European data are also numerous. In UK, a 4 000 places finishing herd affected with complex respiratory problems involving PRRS, Enzootic Pneumonia, PCVD, Actinobacillus pleuropneumoniae and other secondary bacterial infections started sow vaccination in 2007 and piglets from vaccinated sows reached the unit in July. In December, the cost of treatments was divided by 10 (table I, Waddilove 2008).
Table I. Medication cost per pig in a 4000 place unit before and after PCV2 vaccination (UK £ per pig) (Waddilove, 2008).
Quarter ended | Dec 2006 | March 2007 | June 2007 | September 2007 | December 2007 |
Feed medication | 0.255 | 0.282 | 0.295 | 0.004 | 0 |
Total costs | 0.325 | 0.360 | 0.330 | 0.082 | 0.027 |
In Denmark, in 3 farrow-to-finish units of respectively 110, 120 and 360 sows, vaccination reduced very significantly antibiotic consumption in the post-weaning and mainly the fattening period, in spite of a high prevalence of digestive troubles due to a coinfection Escherichia coli - Lawsonia intracellularis (table II, Ovesen et Kunstmann 2008). A Dutch study highlights a reduction of 49% (Van Dommelen et Wertenbroek 2011), while, in France, health expenses per sow fall from 182 to 147 Euros (Delisle 2009).

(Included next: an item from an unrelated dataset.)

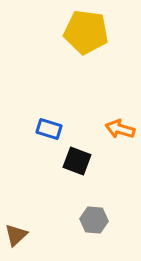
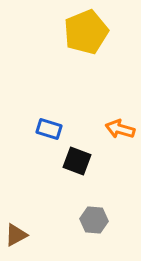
yellow pentagon: rotated 30 degrees counterclockwise
brown triangle: rotated 15 degrees clockwise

Table II. Comparison between Average Daily Dose before and after PCV2 vaccination
in 3 Danish farms (Ovesen et Kunstmann, 2008).
Herd 1 | Before vaccination | After vaccination |
Weaners | 34.9 | 16.1** |
Finishers | 4.04 | 0.37** |
Herd 2 | Before vaccination | After vaccination |
Weaners | 0.58 | 16.3**a |
Finishers | 0.61 | 0.04 |
Herd 3 | Before vaccination | After vaccination |
Weaners | 11.1 | 10.2 |
Finishers | 1.65 | 0.4 |
a Treatments due to E. coli and Lawsonia diarrhoea. ** p < 0.01
Thus, vaccination against PCV2 is valuable means of controlling digestive and respiratory ifections, of reducing mortality, improving growth rate, while reducing the use of antiinfectious drugs. Immunity must be maintained in suckling piglets, thanks to colostrum. After weaning, active immunization of piglets is essential to extend protection until the end of the fattening period. Growth is improved and more regular. This better homogeneity prevent mixing animal of different batches and different ages. This practice cannot be avoid when health is poor, but often needs antiinfectious treatments, due to the different microbial loads of the newly grouped piglets. The benefit on antibiotic use is particularly clear when herds are multicontaminated by pathogenic virus and bacteria, allowing also to maintain animal welfare and operational productivity, but a good immunity against PCV2 is effective also in high health status herds.